US President Barack Obama has described the deadliest shooting in US history that left at least 50 people dead at the Pulse nightclub in Orlando as a "horrific massacre". His speech took place as it emerged that Islamic State (IS) had claimed responsibility for the attack, according to the Amaq news agency.

In the 15th time in his presidency where he has had to address the country following a mass shooting, Obama said the incident was an act of terror.

"Today, we mourn the horrific massacre of dozens of innocent people. We pray for their families, who are grasping for answers with broken hearts. We stand with the people of Orlando, who have endured a terrible attack on their city. Although it is still early in the investigation, we know enough to say that this was an act of terror and an act of hate, and as Americans we are united in grief, in outrage and resolve to defend our people," the president said.

The FBI is leading the investigation with local law enforcement treating the deadliest mass shooting in US history as an act of terrorism.

A statement carried by the Amaq news agency, which is tied to IS, said the mass shooting was "carried out by an Islamic State fighter". However officials have warned that any alleged links between the 29-year-old gunman and IS needed to be looked at further.

Orlando Mayor Buddy Dyer said a state of emergency has been declared in Orlando and that he has asked Florida's governor to issue a state-wide state of emergency.

Meanwhile Homeland Security Chairman Michael McCaul said: "This appears to be the worst terrorist attack on American soil since 9/11, and it is a sobering reminder that radical Islamists are targeting our country and our way of life."

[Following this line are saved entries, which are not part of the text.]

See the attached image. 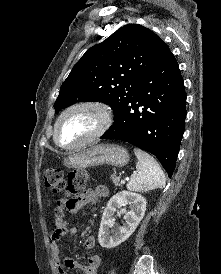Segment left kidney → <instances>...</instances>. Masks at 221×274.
<instances>
[{
	"label": "left kidney",
	"instance_id": "left-kidney-1",
	"mask_svg": "<svg viewBox=\"0 0 221 274\" xmlns=\"http://www.w3.org/2000/svg\"><path fill=\"white\" fill-rule=\"evenodd\" d=\"M126 205L130 206V211L126 210ZM117 209H120V214H124L125 223L123 226L119 227L114 235L110 236L109 228H111L115 223L114 213ZM145 210L146 199L143 196L129 191H121L115 194L108 201L102 215L98 234L100 245L103 248L110 249L127 240L143 219Z\"/></svg>",
	"mask_w": 221,
	"mask_h": 274
}]
</instances>
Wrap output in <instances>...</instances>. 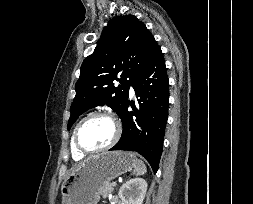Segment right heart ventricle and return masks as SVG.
<instances>
[{
  "label": "right heart ventricle",
  "instance_id": "obj_1",
  "mask_svg": "<svg viewBox=\"0 0 253 204\" xmlns=\"http://www.w3.org/2000/svg\"><path fill=\"white\" fill-rule=\"evenodd\" d=\"M73 135H74V132H73ZM73 135H72V137H71V142H70L71 154H72V157H73V159H74L75 161H79V160H81V159L84 157V155L81 154V153H79V152L76 150V148H75V146H74V142H73Z\"/></svg>",
  "mask_w": 253,
  "mask_h": 204
}]
</instances>
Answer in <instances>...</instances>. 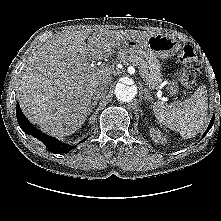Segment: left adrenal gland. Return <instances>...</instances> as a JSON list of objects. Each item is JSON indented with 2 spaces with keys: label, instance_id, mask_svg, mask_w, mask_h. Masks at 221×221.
<instances>
[{
  "label": "left adrenal gland",
  "instance_id": "1",
  "mask_svg": "<svg viewBox=\"0 0 221 221\" xmlns=\"http://www.w3.org/2000/svg\"><path fill=\"white\" fill-rule=\"evenodd\" d=\"M143 92H144V98H145V100H148V101H150L151 103H153V98H152V95L150 94V92L148 91V89L147 88H144L143 89Z\"/></svg>",
  "mask_w": 221,
  "mask_h": 221
}]
</instances>
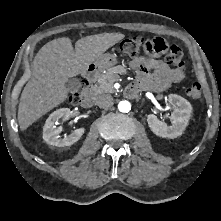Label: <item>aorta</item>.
Instances as JSON below:
<instances>
[{
  "label": "aorta",
  "mask_w": 221,
  "mask_h": 221,
  "mask_svg": "<svg viewBox=\"0 0 221 221\" xmlns=\"http://www.w3.org/2000/svg\"><path fill=\"white\" fill-rule=\"evenodd\" d=\"M118 109L120 112L127 113L131 110V104L127 100L120 101L118 104Z\"/></svg>",
  "instance_id": "1"
}]
</instances>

Obama said: "We are still learning all the facts. This is an open investigation. We've reached no definitive judgement on the precise motivations of the killer. What is clear is that he was a person filled with hatred. Over the coming days we will uncover why and how this happened."

The shooter was identified as Omar Mateen. Authorities state Mateen may have been inspired by the Islamic State (Isis), with the media reporting the shooter called 911 during the attack to identify himself and pledge allegiance to Isis. The 29-year-old shooter also reportedly referenced the Boston Marathon bombers.

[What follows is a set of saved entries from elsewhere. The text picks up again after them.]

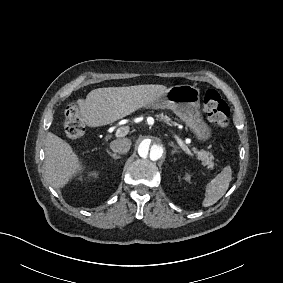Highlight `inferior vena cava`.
I'll return each mask as SVG.
<instances>
[{
	"mask_svg": "<svg viewBox=\"0 0 283 283\" xmlns=\"http://www.w3.org/2000/svg\"><path fill=\"white\" fill-rule=\"evenodd\" d=\"M110 148L114 153L126 154L131 148V140L128 138L113 141Z\"/></svg>",
	"mask_w": 283,
	"mask_h": 283,
	"instance_id": "602c4592",
	"label": "inferior vena cava"
}]
</instances>
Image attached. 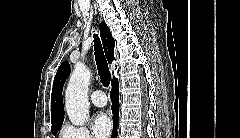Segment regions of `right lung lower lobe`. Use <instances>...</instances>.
<instances>
[{"instance_id": "obj_1", "label": "right lung lower lobe", "mask_w": 240, "mask_h": 138, "mask_svg": "<svg viewBox=\"0 0 240 138\" xmlns=\"http://www.w3.org/2000/svg\"><path fill=\"white\" fill-rule=\"evenodd\" d=\"M110 96L112 100V110L114 115V131L112 133V138H117V123L119 116V83L117 79L112 81V90L110 92Z\"/></svg>"}]
</instances>
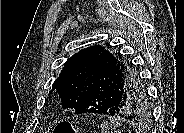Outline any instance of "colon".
<instances>
[{"instance_id": "5ec220e1", "label": "colon", "mask_w": 184, "mask_h": 133, "mask_svg": "<svg viewBox=\"0 0 184 133\" xmlns=\"http://www.w3.org/2000/svg\"><path fill=\"white\" fill-rule=\"evenodd\" d=\"M76 132L77 131L74 129V127L67 122L59 123L54 129V133H76Z\"/></svg>"}]
</instances>
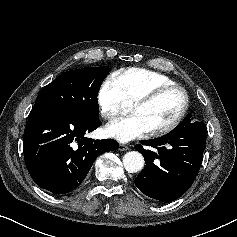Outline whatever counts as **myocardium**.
<instances>
[{
    "label": "myocardium",
    "mask_w": 237,
    "mask_h": 237,
    "mask_svg": "<svg viewBox=\"0 0 237 237\" xmlns=\"http://www.w3.org/2000/svg\"><path fill=\"white\" fill-rule=\"evenodd\" d=\"M174 90L179 91L182 94V97H183L182 107H181L180 111L178 112V114L176 115V117L169 124L159 127L157 129L151 130L149 132L151 136L156 137V136H161V135L167 134V133L173 131L180 124V122L184 118V116L188 110V107H189L188 92L186 91L185 88H183L182 86L177 85V84L163 85V86L154 88L153 90L144 94L143 96L139 97L137 100H135L133 102L134 106L149 104V103L153 102L154 100H156L161 95H163L169 91H174Z\"/></svg>",
    "instance_id": "f54148a6"
}]
</instances>
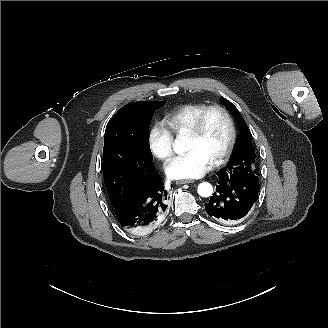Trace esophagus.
Returning <instances> with one entry per match:
<instances>
[{"label":"esophagus","mask_w":328,"mask_h":328,"mask_svg":"<svg viewBox=\"0 0 328 328\" xmlns=\"http://www.w3.org/2000/svg\"><path fill=\"white\" fill-rule=\"evenodd\" d=\"M195 180L193 179H179L176 181V184L177 185H180V184H187V183H194Z\"/></svg>","instance_id":"34e87169"}]
</instances>
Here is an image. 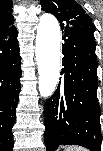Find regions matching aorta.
Listing matches in <instances>:
<instances>
[{
    "instance_id": "1",
    "label": "aorta",
    "mask_w": 103,
    "mask_h": 151,
    "mask_svg": "<svg viewBox=\"0 0 103 151\" xmlns=\"http://www.w3.org/2000/svg\"><path fill=\"white\" fill-rule=\"evenodd\" d=\"M35 56L40 95L50 97L58 83L60 70V26L51 14H43L37 26Z\"/></svg>"
}]
</instances>
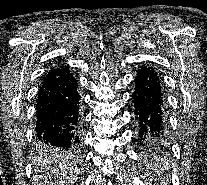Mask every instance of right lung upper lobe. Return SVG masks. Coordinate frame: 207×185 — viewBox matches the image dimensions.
<instances>
[{
	"mask_svg": "<svg viewBox=\"0 0 207 185\" xmlns=\"http://www.w3.org/2000/svg\"><path fill=\"white\" fill-rule=\"evenodd\" d=\"M67 74H70L69 70H68V67H66V68H64V67L52 68V70H50V72H48L44 82L48 81L50 79H53V78H57V77L67 75Z\"/></svg>",
	"mask_w": 207,
	"mask_h": 185,
	"instance_id": "1",
	"label": "right lung upper lobe"
}]
</instances>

However, Mateen's father, Mir Seddique, told NBC News that he believes his son was motivated by homophobia. "We were in Downtown Miami, Bayside, people were playing music. And he saw two men kissing each other in front of his wife and kid and he got very angry," he said. "They were kissing each other and touching each other and he said: 'Look at that. In front of my son they are doing that', and then we were in the men's bathroom and men were kissing each other."

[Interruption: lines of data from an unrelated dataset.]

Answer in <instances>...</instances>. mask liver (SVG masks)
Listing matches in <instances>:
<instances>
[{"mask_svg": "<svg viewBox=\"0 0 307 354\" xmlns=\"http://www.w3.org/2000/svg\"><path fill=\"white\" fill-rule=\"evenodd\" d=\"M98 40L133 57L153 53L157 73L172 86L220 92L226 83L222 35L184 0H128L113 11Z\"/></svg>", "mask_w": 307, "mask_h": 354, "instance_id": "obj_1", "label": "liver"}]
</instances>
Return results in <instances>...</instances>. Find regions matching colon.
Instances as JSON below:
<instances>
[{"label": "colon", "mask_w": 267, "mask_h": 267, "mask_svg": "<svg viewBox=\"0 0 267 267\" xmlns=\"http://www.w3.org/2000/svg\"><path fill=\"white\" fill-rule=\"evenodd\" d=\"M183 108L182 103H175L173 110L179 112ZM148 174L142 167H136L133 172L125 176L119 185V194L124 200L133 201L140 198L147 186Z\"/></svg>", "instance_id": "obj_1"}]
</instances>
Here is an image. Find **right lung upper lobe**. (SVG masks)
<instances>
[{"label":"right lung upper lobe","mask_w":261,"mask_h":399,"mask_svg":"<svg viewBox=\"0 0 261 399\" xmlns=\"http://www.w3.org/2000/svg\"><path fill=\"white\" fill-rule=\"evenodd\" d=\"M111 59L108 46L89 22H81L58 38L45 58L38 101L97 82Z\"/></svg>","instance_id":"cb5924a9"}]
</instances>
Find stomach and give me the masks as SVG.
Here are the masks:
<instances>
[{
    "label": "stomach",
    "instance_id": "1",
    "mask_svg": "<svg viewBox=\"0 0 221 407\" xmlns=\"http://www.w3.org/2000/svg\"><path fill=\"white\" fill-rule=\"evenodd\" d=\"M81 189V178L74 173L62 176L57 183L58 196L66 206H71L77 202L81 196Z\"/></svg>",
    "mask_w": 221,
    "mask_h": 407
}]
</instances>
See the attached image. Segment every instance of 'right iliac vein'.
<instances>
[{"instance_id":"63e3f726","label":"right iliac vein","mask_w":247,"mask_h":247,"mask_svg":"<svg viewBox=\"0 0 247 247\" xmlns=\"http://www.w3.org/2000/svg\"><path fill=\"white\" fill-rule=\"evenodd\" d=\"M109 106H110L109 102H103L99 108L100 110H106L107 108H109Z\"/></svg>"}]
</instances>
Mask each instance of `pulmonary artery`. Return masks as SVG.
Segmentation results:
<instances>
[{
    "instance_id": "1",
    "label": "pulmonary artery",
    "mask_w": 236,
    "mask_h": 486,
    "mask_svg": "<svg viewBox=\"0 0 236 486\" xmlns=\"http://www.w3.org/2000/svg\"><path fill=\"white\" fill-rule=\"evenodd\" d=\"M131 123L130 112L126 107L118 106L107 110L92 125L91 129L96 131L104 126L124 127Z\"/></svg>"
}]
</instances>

Mir Seddique apologised and added: "This had nothing to do with religion"

The US president meanwhile described in his five-minute address what was a "heartbreaking day for fellow Americans who are lesbian, gay, bisexual or transgender.

"The shooter targeted a nightclub where people came together to be with friends, to dance, and to sing, and to live. That place where they were attacked was more than a nightclub. It's a place of solidarity and empowerment where people have come together to raise awareness, to speak their minds and to advocate for their civil rights," the president said.

He continued: "This is a sobering reminder that attacks on any American, regardless of race, ethnicity, religion or sexual orientation, is an attack on all of us and on the fundamental values of equality and dignity that define us as a country. And no act of hate or terror will ever change who we are or the values that make us Americans."

The president called the attack the "most deadly shooting in American history" and noted that the massacre was a reminder of how "easy it is for someone to get their hands on a weapon that lets them shoot people in a school or in a house of worship or a movie theatre or in a nightclub." He added, "And we have to decide if that's the kind of country we want to be, and to actively do nothing is a decision as well."

Obama sent his condolences to the survivors and the families of the victims, "May God give them the strength to bear the unbearable." Following his remarks, the president ordered flags throughout the country be flown at half-staff in honour of the victims.